Per garantire la coerenza, acquisire tutte le immagini utilizzando le stesse condizioni di imaging e visualizzare tutte le immagini utilizzando gli stessi valori minimo e massimo. Quindi selezionare la modalità di proiezione per proiettare la pila Z e mostrare l'intera popolazione mitocondriale prima della colorazione. Per una proiezione di intensità massima, selezionare Massima.
Per creare una proiezione di intensità media, selezionare media. Infine, seleziona la cartella in cui salvare le immagini colorate. Se l'opzione non modulata è selezionata, scegli una combinazione di colori nella finestra di dialogo che appare.

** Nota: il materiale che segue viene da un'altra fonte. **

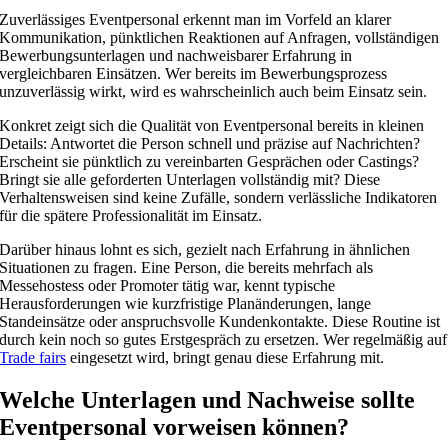
Zuverlässiges Eventpersonal erkennt man im Vorfeld an klarer
Kommunikation, pünktlichen Reaktionen auf Anfragen, vollständigen
Bewerbungsunterlagen und nachweisbarer Erfahrung in
vergleichbaren Einsätzen. Wer bereits im Bewerbungsprozess
unzuverlässig wirkt, wird es wahrscheinlich auch beim Einsatz sein.
Konkret zeigt sich die Qualität von Eventpersonal bereits in kleinen
Details: Antwortet die Person schnell und präzise auf Nachrichten?
Erscheint sie pünktlich zu vereinbarten Gesprächen oder Castings?
Bringt sie alle geforderten Unterlagen vollständig mit? Diese
Verhaltensweisen sind keine Zufälle, sondern verlässliche Indikatoren
für die spätere Professionalität im Einsatz.
Darüber hinaus lohnt es sich, gezielt nach Erfahrung in ähnlichen
Situationen zu fragen. Eine Person, die bereits mehrfach als
Messehostess oder Promoter tätig war, kennt typische
Herausforderungen wie kurzfristige Planänderungen, lange
Standeinsätze oder anspruchsvolle Kundenkontakte. Diese Routine ist
durch kein noch so gutes Erstgespräch zu ersetzen. Wer regelmäßig auf
Trade fairs
eingesetzt wird, bringt genau diese Erfahrung mit.
Welche Unterlagen und Nachweise sollte
Eventpersonal vorweisen können?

Utilizza le tabelle di ricerca RGB fuoco o arcobaleno integrate in Fiji o qualsiasi tabella di ricerca desiderata nel formato LUT di ImageJ. Utilizzare lo script per salvare i file di output nella cartella selezionata. Il rapporto ossidato ridotto dei mitocondri marcati HyPer7 ha mostrato una risposta dose-dipendente alla concentrazione di perossido di idrogeno, che ha raggiunto un plateau a uno o due millimolari di perossido di idrogeno aggiunto esternamente.
Sono state osservate differenze nel perossido di idrogeno mitocondriale all'interno delle cellule di lievito. Una diminuzione statisticamente significativa della lettura del biosensore di perossido di idrogeno è stata rilevata nei mitocondri nel germoglio rispetto alla cellula madre.